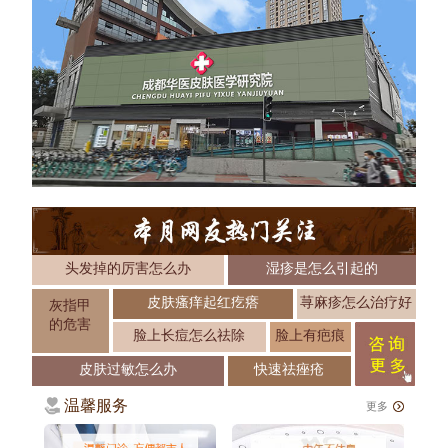
头发掉的厉害怎么办
湿疹是怎么引起的
皮肤瘙痒起红疙瘩
荨麻疹怎么治疗好
灰指甲
的危害
脸上长痘怎么祛除
脸上有疤痕
皮肤过敏怎么办
快速祛痤疮
温馨服务
更多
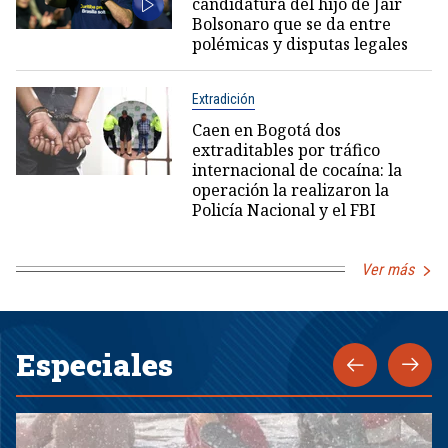
candidatura del hijo de Jair
Bolsonaro que se da entre
polémicas y disputas legales
Extradición
Caen en Bogotá dos
extraditables por tráfico
internacional de cocaína: la
operación la realizaron la
Policía Nacional y el FBI
Ver más
Especiales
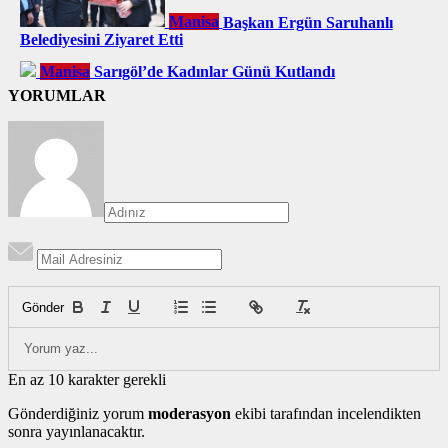
Manisa
Başkan Ergün Saruhanlı
Belediyesini Ziyaret Etti
Manisa
Sarıgöl’de Kadınlar Günü Kutlandı
YORUMLAR
Gönder
En az 10 karakter gerekli
Gönderdiğiniz yorum
moderasyon
ekibi tarafından incelendikten
sonra yayınlanacaktır.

+ + + + + + +

Work instructions: Only the lines from the one containing "operación la realizaron la" through the end of the data above are to be output, exactly and without pictures.

Response below:
operación la realizaron la
Policía Nacional y el FBI
Ver más
Especiales
Manisa
Başkan Ergün Saruhanlı
Belediyesini Ziyaret Etti
Manisa
Sarıgöl’de Kadınlar Günü Kutlandı
YORUMLAR
Gönder
En az 10 karakter gerekli
Gönderdiğiniz yorum
moderasyon
ekibi tarafından incelendikten
sonra yayınlanacaktır.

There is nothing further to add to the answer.